(Exercise brief): What you return must be the lines from the first one below through the one containing "Senior Design Night", exactly and with pictures excluded.

[Screenshot grounding data]
--- START ---
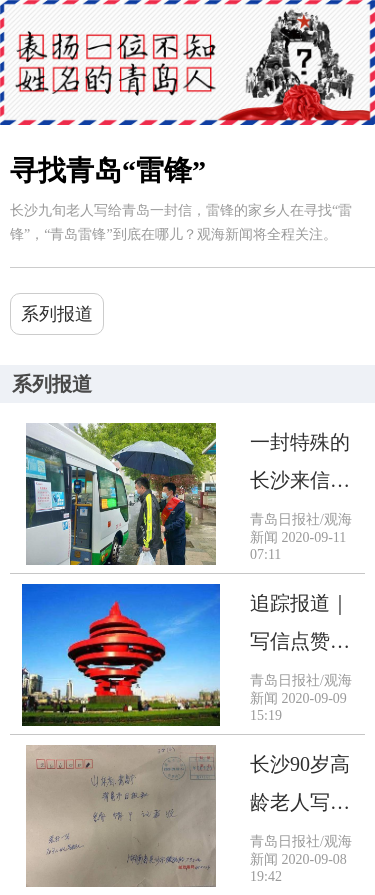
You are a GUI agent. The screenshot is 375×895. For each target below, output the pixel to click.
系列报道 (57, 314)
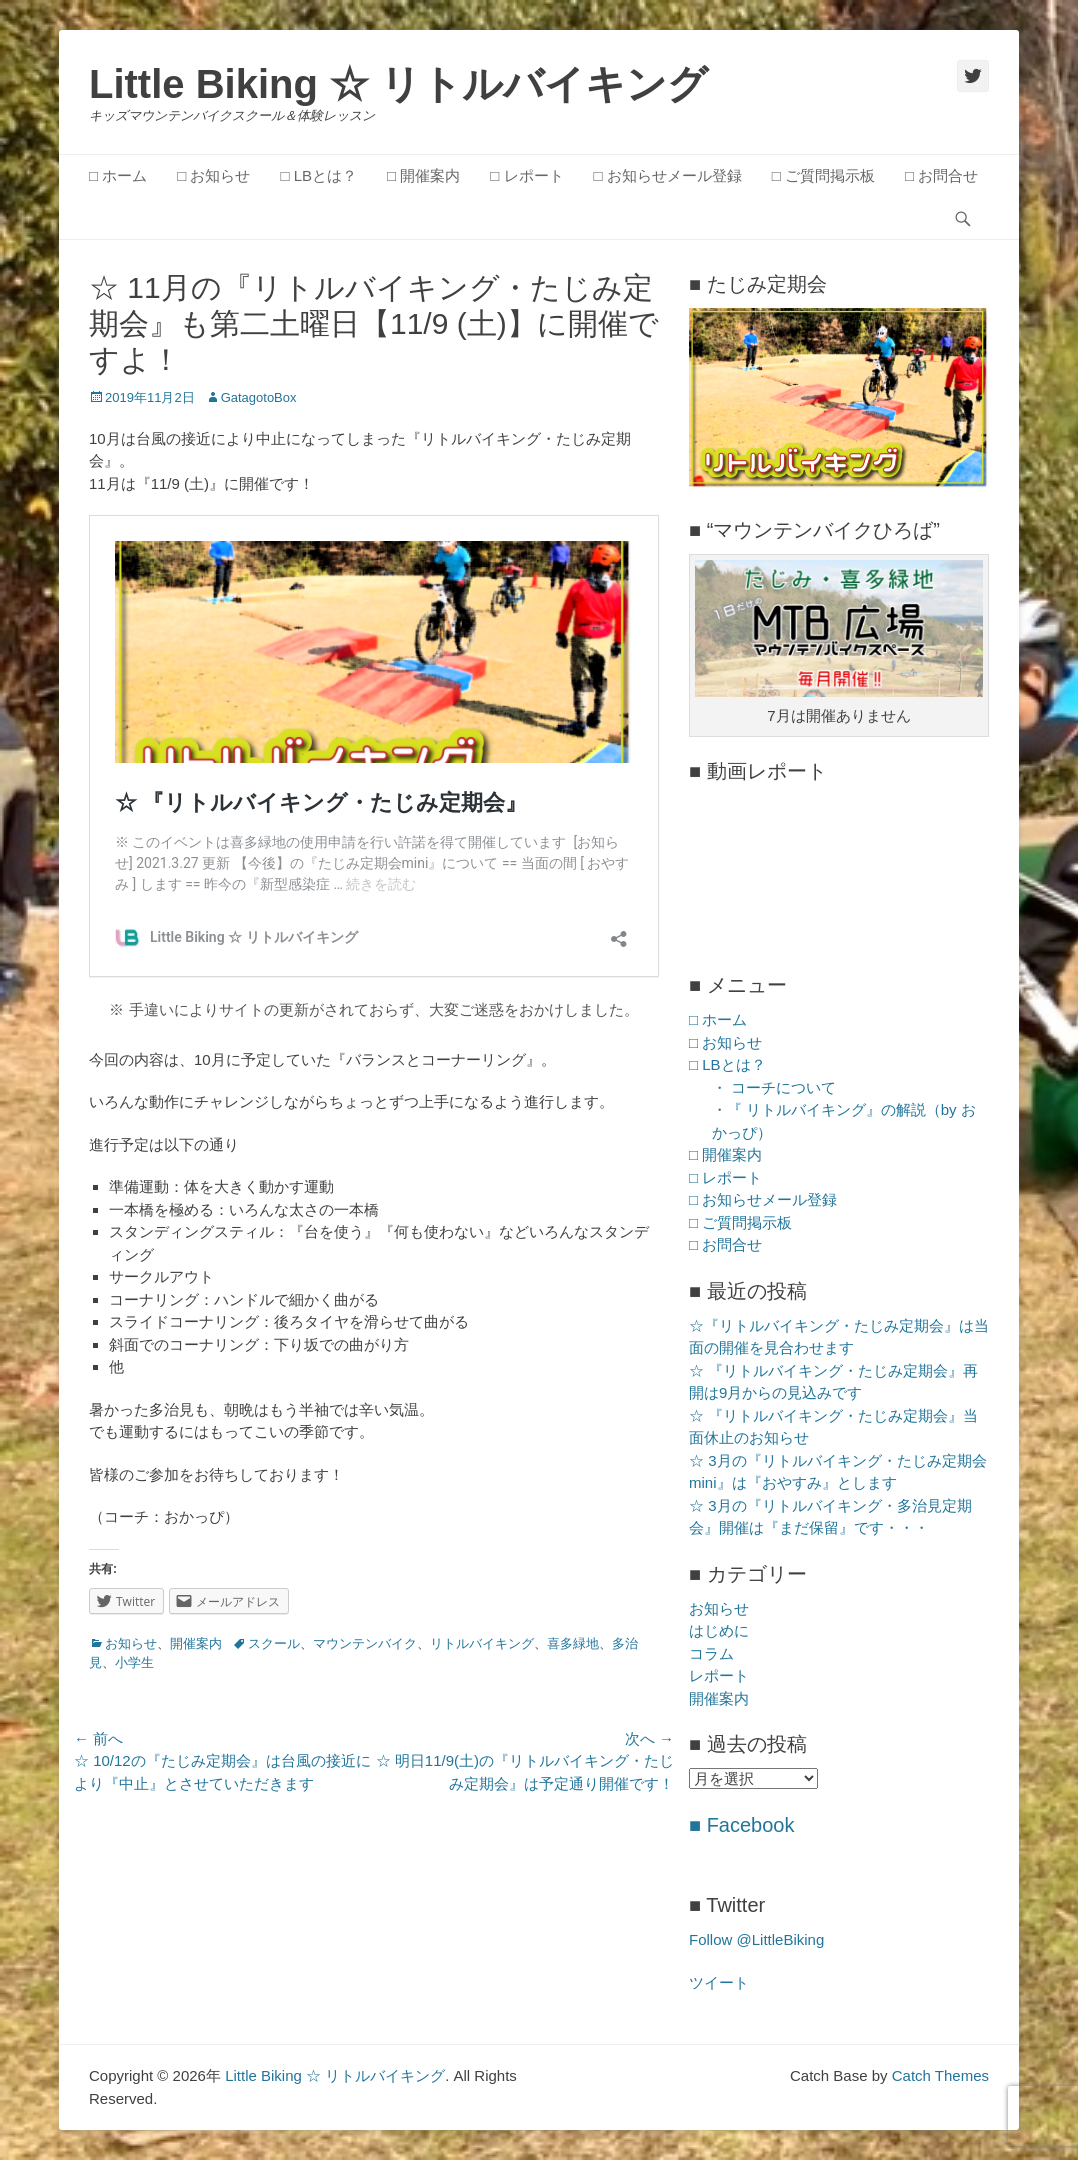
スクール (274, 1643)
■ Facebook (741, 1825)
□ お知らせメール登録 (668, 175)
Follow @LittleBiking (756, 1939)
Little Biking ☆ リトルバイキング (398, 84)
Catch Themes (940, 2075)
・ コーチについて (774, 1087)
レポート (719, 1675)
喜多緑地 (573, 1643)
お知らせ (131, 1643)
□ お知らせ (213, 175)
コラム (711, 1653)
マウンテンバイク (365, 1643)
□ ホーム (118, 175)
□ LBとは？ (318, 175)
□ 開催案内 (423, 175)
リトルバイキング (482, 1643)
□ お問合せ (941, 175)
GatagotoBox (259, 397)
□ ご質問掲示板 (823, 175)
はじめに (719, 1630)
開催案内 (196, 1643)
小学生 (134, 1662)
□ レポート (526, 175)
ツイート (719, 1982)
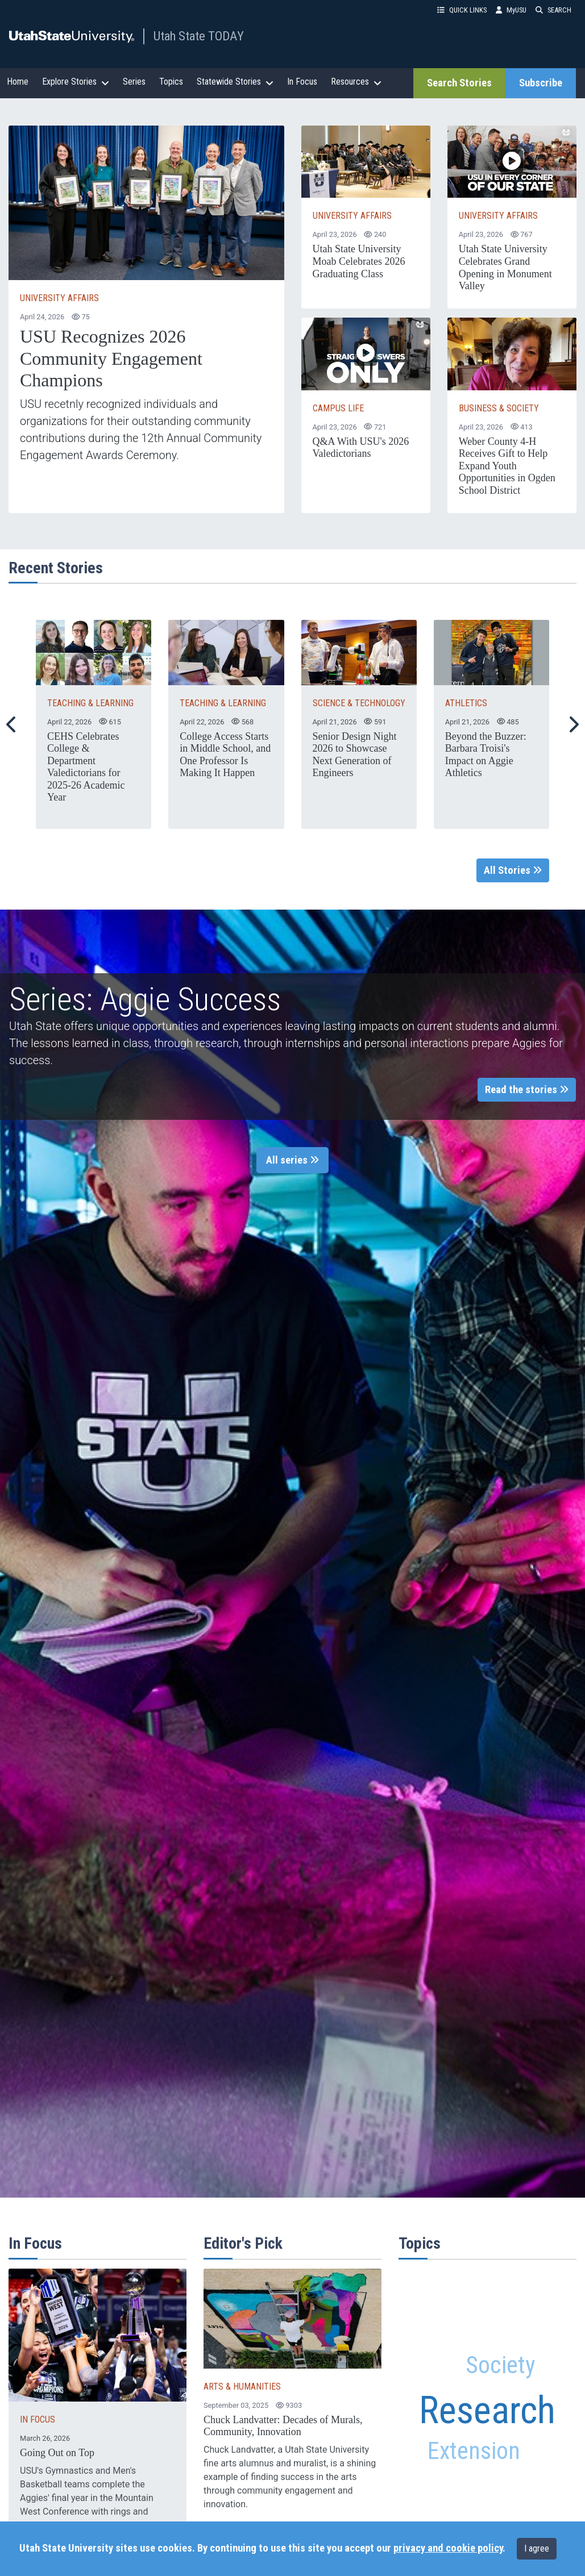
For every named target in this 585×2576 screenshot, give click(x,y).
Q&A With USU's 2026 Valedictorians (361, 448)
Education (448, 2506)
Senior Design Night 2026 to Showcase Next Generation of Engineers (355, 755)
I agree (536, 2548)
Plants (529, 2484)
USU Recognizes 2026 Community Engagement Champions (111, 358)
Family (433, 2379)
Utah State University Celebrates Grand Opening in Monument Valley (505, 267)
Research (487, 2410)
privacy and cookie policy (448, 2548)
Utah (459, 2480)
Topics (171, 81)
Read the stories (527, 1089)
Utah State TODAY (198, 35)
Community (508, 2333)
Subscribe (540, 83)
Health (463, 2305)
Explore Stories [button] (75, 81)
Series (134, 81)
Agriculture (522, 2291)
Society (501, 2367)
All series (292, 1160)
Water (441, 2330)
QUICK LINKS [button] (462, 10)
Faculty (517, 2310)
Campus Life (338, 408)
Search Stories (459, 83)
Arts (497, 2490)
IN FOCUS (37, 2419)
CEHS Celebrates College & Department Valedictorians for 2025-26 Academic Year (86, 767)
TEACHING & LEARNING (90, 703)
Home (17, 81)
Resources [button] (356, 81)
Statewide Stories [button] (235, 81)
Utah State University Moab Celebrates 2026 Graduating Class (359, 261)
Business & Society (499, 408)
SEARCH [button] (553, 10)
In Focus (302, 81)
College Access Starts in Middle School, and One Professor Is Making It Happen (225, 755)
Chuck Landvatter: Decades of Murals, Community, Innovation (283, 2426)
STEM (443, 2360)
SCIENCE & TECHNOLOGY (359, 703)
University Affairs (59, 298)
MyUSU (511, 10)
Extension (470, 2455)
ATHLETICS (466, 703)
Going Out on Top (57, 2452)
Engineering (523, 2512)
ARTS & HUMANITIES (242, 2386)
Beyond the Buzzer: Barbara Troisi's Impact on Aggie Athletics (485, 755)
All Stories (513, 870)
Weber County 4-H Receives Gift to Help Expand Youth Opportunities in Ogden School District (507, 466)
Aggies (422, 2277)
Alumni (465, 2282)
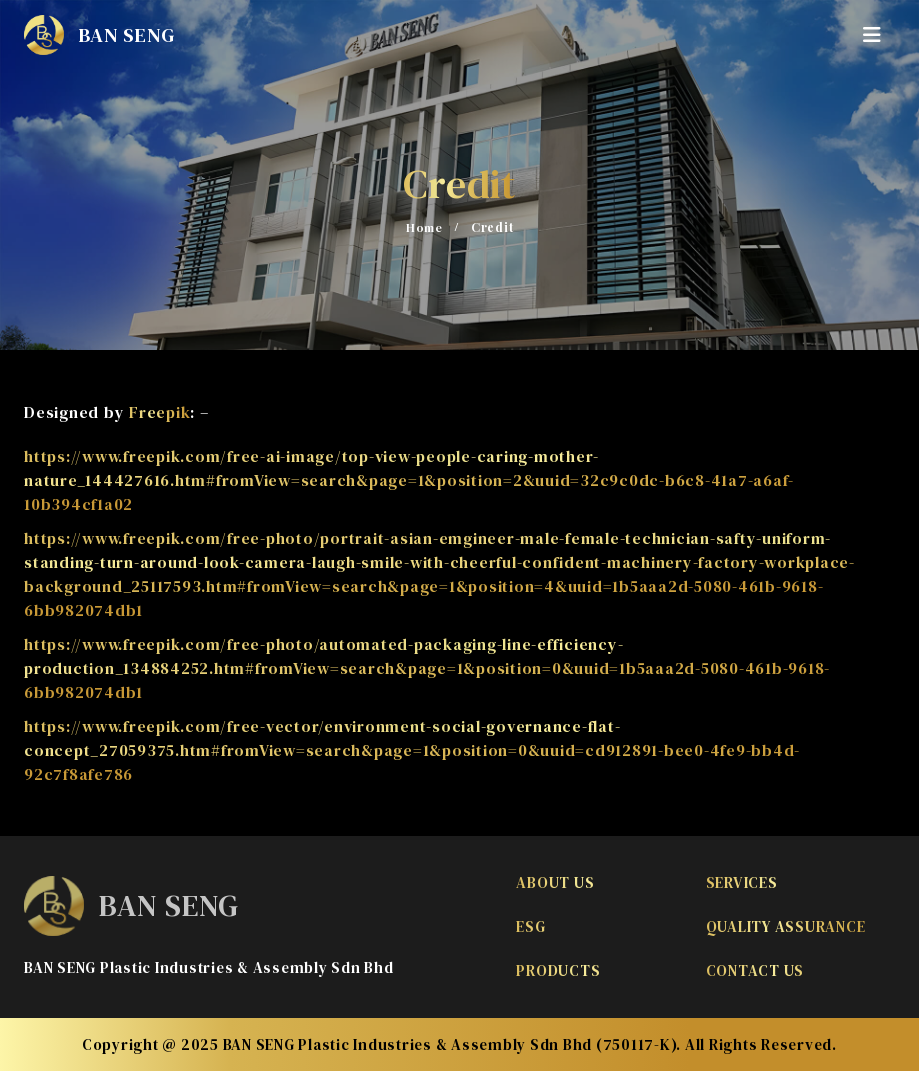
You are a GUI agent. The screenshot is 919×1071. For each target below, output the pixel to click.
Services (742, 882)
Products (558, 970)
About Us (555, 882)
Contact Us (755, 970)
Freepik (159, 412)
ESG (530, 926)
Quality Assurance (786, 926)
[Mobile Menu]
--- END ---
(Reply):
You are a GUI agent. The screenshot is 375×895. For each target below, output the pixel to click.
系列报道 (57, 314)
スクール (274, 1643)
■ Facebook (741, 1825)
□ お知らせメール登録 (668, 175)
Follow @LittleBiking (756, 1939)
Little Biking ☆ リトルバイキング (398, 84)
Catch Themes (940, 2075)
・ コーチについて (774, 1087)
レポート (719, 1675)
喜多緑地 (573, 1643)
お知らせ (131, 1643)
□ お知らせ (213, 175)
コラム (711, 1653)
マウンテンバイク (365, 1643)
□ ホーム (118, 175)
□ LBとは？ (318, 175)
□ 開催案内 (423, 175)
リトルバイキング (482, 1643)
□ お問合せ (941, 175)
GatagotoBox (259, 397)
□ ご質問掲示板 (823, 175)
はじめに (719, 1630)
開催案内 (196, 1643)
小学生 (134, 1662)
□ レポート (526, 175)
ツイート (719, 1982)
For every named target in this 585×2576 screenshot, give click(x,y).
Q&A With USU's 2026 Valedictorians (361, 448)
Education (448, 2506)
Senior Design Night 2026 to Showcase Next Generation of Engineers (355, 755)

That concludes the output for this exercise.